=== SOURCE MATERIAL ===
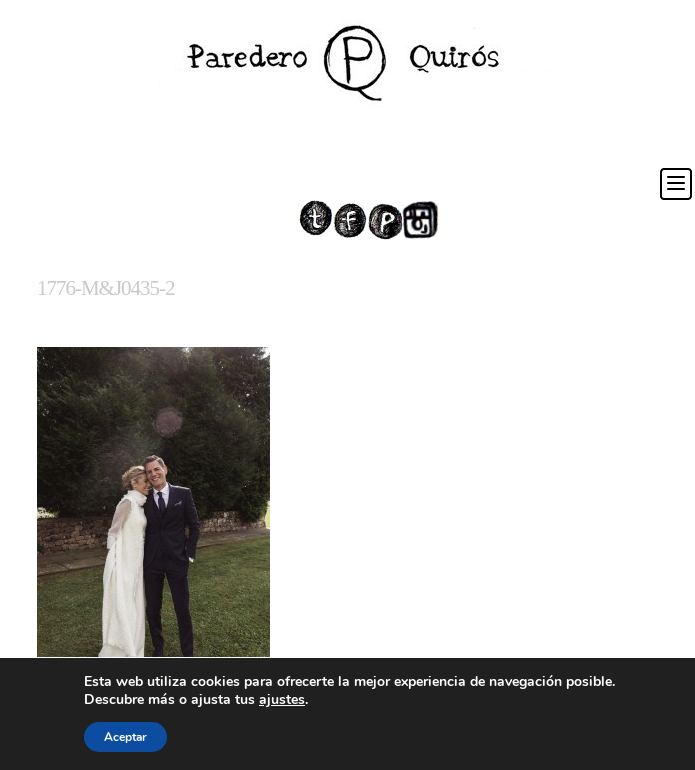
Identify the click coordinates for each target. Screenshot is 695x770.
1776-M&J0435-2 (106, 288)
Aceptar (125, 737)
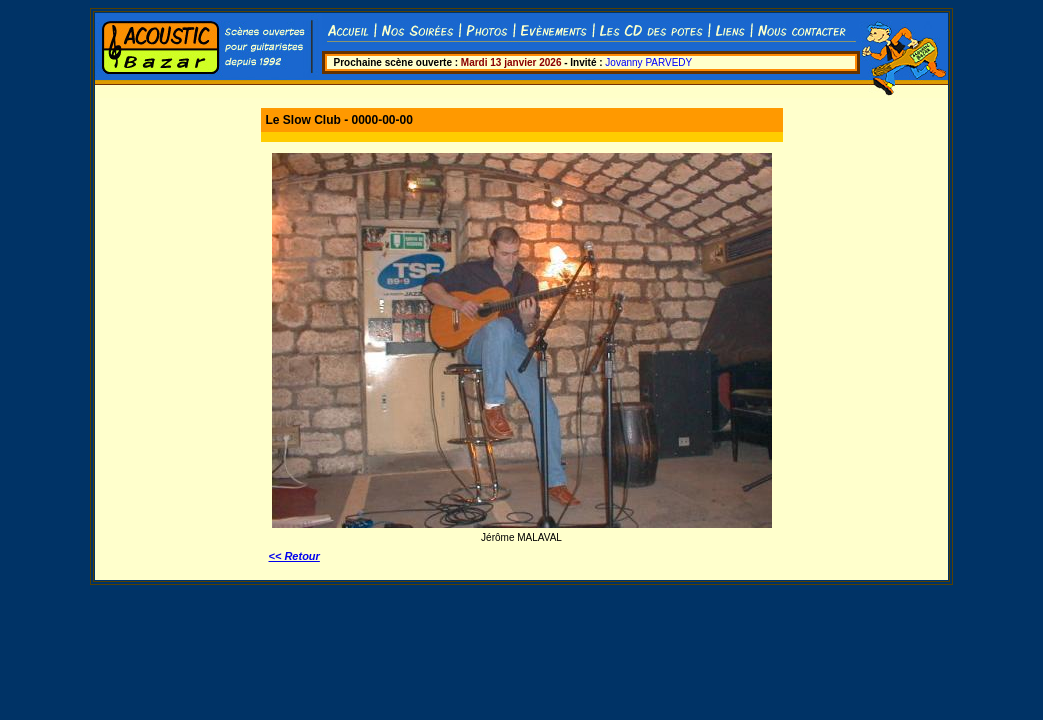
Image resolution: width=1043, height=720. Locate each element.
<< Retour (294, 556)
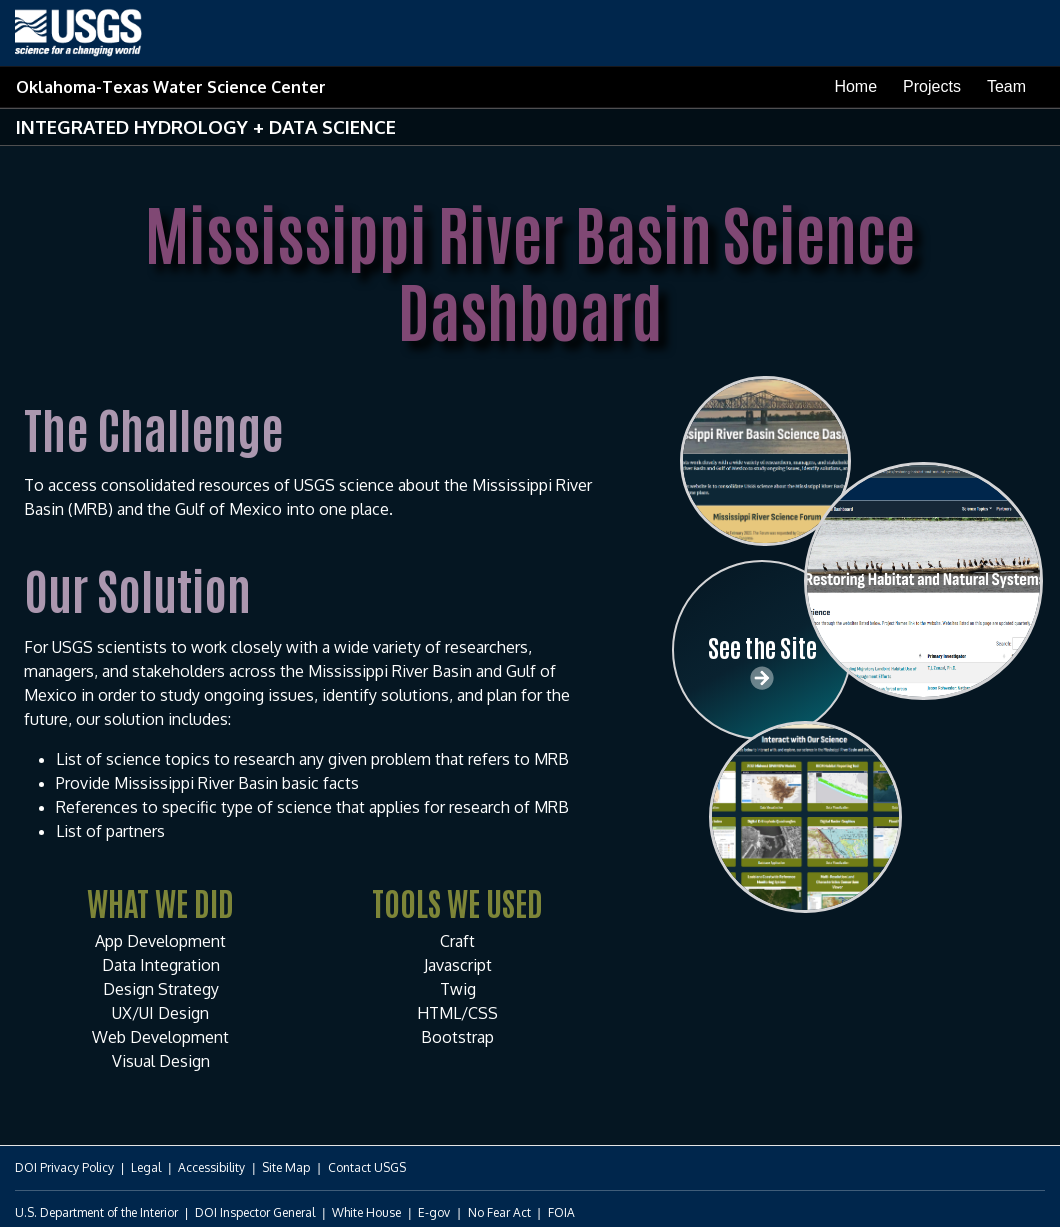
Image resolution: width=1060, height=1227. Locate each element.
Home (855, 86)
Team (1006, 86)
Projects (932, 86)
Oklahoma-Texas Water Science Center (171, 87)
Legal (146, 1167)
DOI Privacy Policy (64, 1167)
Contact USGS (367, 1167)
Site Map (286, 1167)
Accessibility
===
▶ _WORK INSTRUCTIONS_
Transcribe all of the records above exactly; no image should appear in what you write.

▶ _ANSWER FOR THIS EXERCISE_
Identify the click coordinates for each target. Screenshot is 695x770.
1776-M&J0435-2 (106, 288)
Aceptar (125, 737)
Image resolution: width=1043, height=720. Locate each element.
<< Retour (294, 556)
Image resolution: width=1060, height=1227. Locate each element.
Home (855, 86)
Team (1006, 86)
Projects (932, 86)
Oklahoma-Texas Water Science Center (171, 87)
Legal (146, 1167)
DOI Privacy Policy (64, 1167)
Contact USGS (367, 1167)
Site Map (286, 1167)
Accessibility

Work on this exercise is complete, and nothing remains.